High-Level Synthesis Performance Prediction using GNNs: Benchmarking, Modeling, and Advancing
This work addresses the need for fast and accurate circuit evaluation in agile hardware development, offering a domain-specific advancement with incremental improvements in modeling strategies.
The paper tackles the problem of predicting circuit performance in high-level synthesis (HLS) by using graph neural networks (GNNs) to model C/C++ programs as graphs, achieving up to 40X better performance than HLS tools and 2X to 5X improvements over existing predictors in resource usage and timing prediction.

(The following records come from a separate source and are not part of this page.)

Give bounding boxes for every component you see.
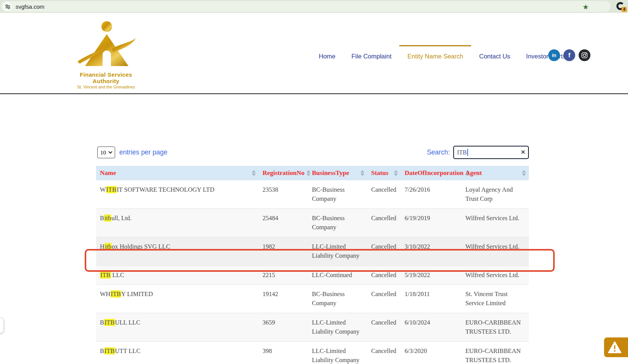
nav-item-home[interactable]: Home: [311, 45, 343, 64]
logo-subtitle: St. Vincent and the Grenadines: [71, 85, 141, 89]
entities-table: NameRegistrationNoBusinessTypeStatusDate…: [96, 166, 529, 364]
cell-name: WITBIT SOFTWARE TECHNOLOGY LTD: [96, 180, 259, 208]
cell-date-of-incorporation: 6/10/2024: [401, 313, 462, 342]
search-match-highlight: ITB: [100, 271, 111, 279]
cell-agent: Wilfred Services Ltd.: [462, 237, 529, 265]
cell-name: ITB LLC: [96, 265, 259, 285]
column-label: Status: [371, 169, 388, 177]
cell-registration-no: 3659: [259, 313, 308, 342]
cell-agent: EURO-CARIBBEAN TRUSTEES LTD.: [462, 342, 529, 364]
site-settings-icon[interactable]: [3, 2, 12, 11]
search-match-highlight: itb: [104, 243, 112, 250]
column-label: RegistrationNo: [263, 169, 304, 177]
cell-name: BITBUTT LLC: [96, 342, 259, 364]
cell-business-type: BC-Business Company: [308, 285, 367, 313]
sort-icon: [358, 170, 364, 176]
page: svgfsa.com ★ 4: [0, 0, 628, 364]
nav-item-entity-name-search[interactable]: Entity Name Search: [399, 45, 471, 64]
sort-icon: [304, 170, 310, 176]
search-label: Search:: [427, 148, 450, 156]
cell-date-of-incorporation: 6/19/2019: [401, 208, 462, 237]
cell-business-type: LLC-Limited Liability Company: [308, 313, 367, 342]
site-header: Financial Services Authority St. Vincent…: [0, 13, 628, 94]
table-row[interactable]: Bitbull, Ltd.25484BC-Business CompanyCan…: [96, 208, 529, 237]
column-label: DateOfIncorporation: [405, 169, 463, 177]
cell-name: Hitbox Holdings SVG LLC: [96, 237, 259, 265]
cell-status: Cancelled: [367, 237, 401, 265]
cell-status: Cancelled: [367, 180, 401, 208]
cell-agent: Loyal Agency And Trust Corp: [462, 180, 529, 208]
cell-business-type: LLC-Limited Liability Company: [308, 342, 367, 364]
browser-address-bar[interactable]: svgfsa.com ★ 4: [0, 0, 628, 13]
table-controls: 10 entries per page Search: ✕: [96, 145, 529, 159]
side-widget-tab[interactable]: [0, 318, 3, 333]
cell-status: Cancelled: [367, 208, 401, 237]
cell-date-of-incorporation: 7/26/2016: [401, 180, 462, 208]
nav-item-contact-us[interactable]: Contact Us: [471, 45, 518, 64]
table-row[interactable]: WHITBY LIMITED19142BC-Business CompanyCa…: [96, 285, 529, 313]
social-icons: in f: [548, 49, 590, 61]
sort-icon: [520, 170, 526, 176]
column-header-dateofincorporation[interactable]: DateOfIncorporation: [401, 166, 462, 180]
warning-triangle-icon: [608, 341, 622, 354]
column-header-businesstype[interactable]: BusinessType: [308, 166, 367, 180]
logo-mark: [71, 20, 141, 69]
cell-registration-no: 23538: [259, 180, 308, 208]
column-header-name[interactable]: Name: [96, 166, 259, 180]
table-row[interactable]: ITB LLC2215LLC-ContinuedCancelled5/19/20…: [96, 265, 529, 285]
sort-icon: [250, 170, 256, 176]
cell-date-of-incorporation: 6/3/2020: [401, 342, 462, 364]
site-logo[interactable]: Financial Services Authority St. Vincent…: [71, 20, 141, 89]
column-label: BusinessType: [312, 169, 349, 177]
cell-name: BITBULL LLC: [96, 313, 259, 342]
table-row[interactable]: BITBUTT LLC398LLC-Limited Liability Comp…: [96, 342, 529, 364]
url-text[interactable]: svgfsa.com: [16, 3, 44, 10]
search-match-highlight: ITB: [104, 319, 115, 326]
browser-extension-icon[interactable]: 4: [616, 2, 626, 11]
bookmark-star-icon[interactable]: ★: [582, 3, 589, 11]
sort-icon: [392, 170, 398, 176]
url-pill[interactable]: svgfsa.com ★: [1, 1, 611, 12]
cell-business-type: LLC-Limited Liability Company: [308, 237, 367, 265]
cell-name: Bitbull, Ltd.: [96, 208, 259, 237]
main-nav: HomeFile ComplaintEntity Name SearchCont…: [311, 45, 574, 64]
extension-badge: 4: [622, 7, 627, 12]
alert-widget-button[interactable]: [604, 337, 628, 357]
cell-status: Cancelled: [367, 285, 401, 313]
column-header-registrationno[interactable]: RegistrationNo: [259, 166, 308, 180]
cell-agent: Wilfred Services Ltd.: [462, 208, 529, 237]
search-match-highlight: ITB: [111, 290, 122, 298]
nav-item-file-complaint[interactable]: File Complaint: [343, 45, 399, 64]
cell-business-type: LLC-Continued: [308, 265, 367, 285]
search-input[interactable]: [453, 146, 529, 159]
logo-title: Financial Services Authority: [71, 71, 141, 84]
column-label: Agent: [465, 169, 482, 177]
cell-registration-no: 1982: [259, 237, 308, 265]
table-row[interactable]: BITBULL LLC3659LLC-Limited Liability Com…: [96, 313, 529, 342]
cell-status: Cancelled: [367, 313, 401, 342]
instagram-icon[interactable]: [579, 49, 590, 61]
search-clear-icon[interactable]: ✕: [520, 149, 525, 156]
entries-per-page-label: entries per page: [119, 148, 167, 156]
table-row[interactable]: Hitbox Holdings SVG LLC1982LLC-Limited L…: [96, 237, 529, 265]
cell-agent: Wilfred Services Ltd.: [462, 265, 529, 285]
entries-per-page-select[interactable]: 10: [97, 147, 115, 158]
table-row[interactable]: WITBIT SOFTWARE TECHNOLOGY LTD23538BC-Bu…: [96, 180, 529, 208]
search-match-highlight: ITB: [106, 186, 117, 193]
cell-status: Cancelled: [367, 342, 401, 364]
cell-name: WHITBY LIMITED: [96, 285, 259, 313]
column-header-status[interactable]: Status: [367, 166, 401, 180]
search-match-highlight: itb: [104, 214, 111, 222]
facebook-icon[interactable]: f: [563, 49, 575, 61]
cell-date-of-incorporation: 5/19/2022: [401, 265, 462, 285]
cell-registration-no: 2215: [259, 265, 308, 285]
cell-registration-no: 25484: [259, 208, 308, 237]
cell-agent: EURO-CARIBBEAN TRUSTEES LTD.: [462, 313, 529, 342]
column-label: Name: [100, 169, 116, 177]
column-header-agent[interactable]: Agent: [462, 166, 529, 180]
search-match-highlight: ITB: [104, 347, 115, 355]
cell-registration-no: 19142: [259, 285, 308, 313]
cell-agent: St. Vincent Trust Service Limited: [462, 285, 529, 313]
cell-business-type: BC-Business Company: [308, 208, 367, 237]
linkedin-icon[interactable]: in: [548, 49, 560, 61]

Agile hardware development requires fast and accurate circuit quality evaluation from early design stages. Existing work of high-level synthesis (HLS) performance prediction usually needs extensive feature engineering after the synthesis process. To expedite circuit evaluation from as earlier design stage as possible, we propose a rapid and accurate performance modeling, exploiting the representation power of graph neural networks (GNNs) by representing C/C++ programs as graphs. The contribution of this work is three-fold. First, we build a standard benchmark containing 40k C synthesizable programs, which includes both synthetic programs and three sets of real-world HLS benchmarks. Each program is implemented on FPGA to generate ground-truth performance metrics. Second, we formally formulate the HLS performance prediction problem on graphs, and propose multiple modeling strategies with GNNs that leverage different trade-offs between prediction timeliness (early/late prediction) and accuracy. Third, we further propose a novel hierarchical GNN that does not sacrifice timeliness but largely improves prediction accuracy, significantly outperforming HLS tools. We apply extensive evaluations for both synthetic and unseen real-case programs; our proposed predictor largely outperforms HLS by up to 40X and excels existing predictors by 2X to 5X in terms of resource usage and timing prediction.